Setting the Publish right to Allow forces the Author right to Allow. This means that an administrator who has rights to publish policies also has rights to author policies.

In addition to this right, an administrator must also have the Manage Configuration Policies right or the Management Security policies.

For example, to publish a Security policy, an administrator must have the following two rights:

  • Publish (this right)

  • Manage Security Policies

Assign Policies

  • Assign policies to devices, device groups, and device folders

  • Assign policy groups to devices, device groups, and device folders

  • Assign policies to users, user groups, and user folders

  • Assign policy groups to users, user groups, and user folders

  • Remove policy assignments from the objects listed above

  • Remove policy group assignments from the objects listed above

In addition to this right, an administrator must also have the Manage Configuration Policies right or the Management Security policies right and the Device Rights - Assign Policies right or User Rights - Assign Policies right.

For example, to assign a Security policy to a device, an administrator must have the following two rights:

  • Assign Policies (this right)

  • Manage Security Policies

  • Device Rights - Assign Policies (for the target device)

Modify Settings

  • Modify policy settings

 

Manage Configuration Policies

  • Access to Windows, Mobile and Linux Configuration policies

This right enables the Author, Publish, Modify Group Membership, and Assign Policies rights to apply to Windows and Linux Configuration policies.

Configuration policies are provided by ZENworks Configuration Management and include the Windows Configuration policies (Browser Bookmarks policy, Dynamic Local User policy, Local File Rights policy, Printer policy, Remote Management policy, Roaming Profile policy, SNMP policy, Windows Group policy, and ZENworks Explorer Configuration policy), Linux Configuration policies (External Services policy and Puppet policy) and all Mobile policies (Mobile Compliance Policy, Mobile Device Control policy, Mobile Enrollment policy and so on).

Manage Security Policies

  • Access to Windows Security policies (including the Full Disk Encryption policy)

This right enables the Author, Publish, Modify Group Membership, and Assign Policies rights to apply to Windows Security policies.

View Audit Log

  • View a policy’s Audit tab and the events logged to that tab

  • View a policy group’s Audit tab and the events logged to that tab

  • View a policy folder’s Audit tab and the events logged to that tab

This right does not allow the administrator to view event details.
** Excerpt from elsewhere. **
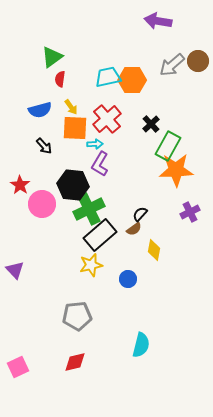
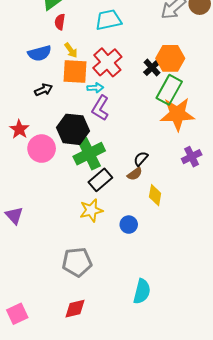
orange hexagon: (132, 80) -> (170, 58), moved
black arrow: (44, 146) -> (44, 90), turned -72
black rectangle: (100, 235) -> (100, 180), size x0.7

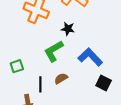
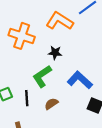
black line: (40, 84) -> (27, 98), moved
To view event details, the administrator must have the View Audit Event right.

View Audit Events

  • View a policy’s Audit tab, the events logged to that tab, and the details for the events

  • View a policy group’s Audit tab, the events logged to that tab, and the details for the events

  • View a policy folder’s Audit tab, the events logged to that tab, and the details for the events

Setting the View Audit Events right to Allow forces the View Audit Log right to Allow.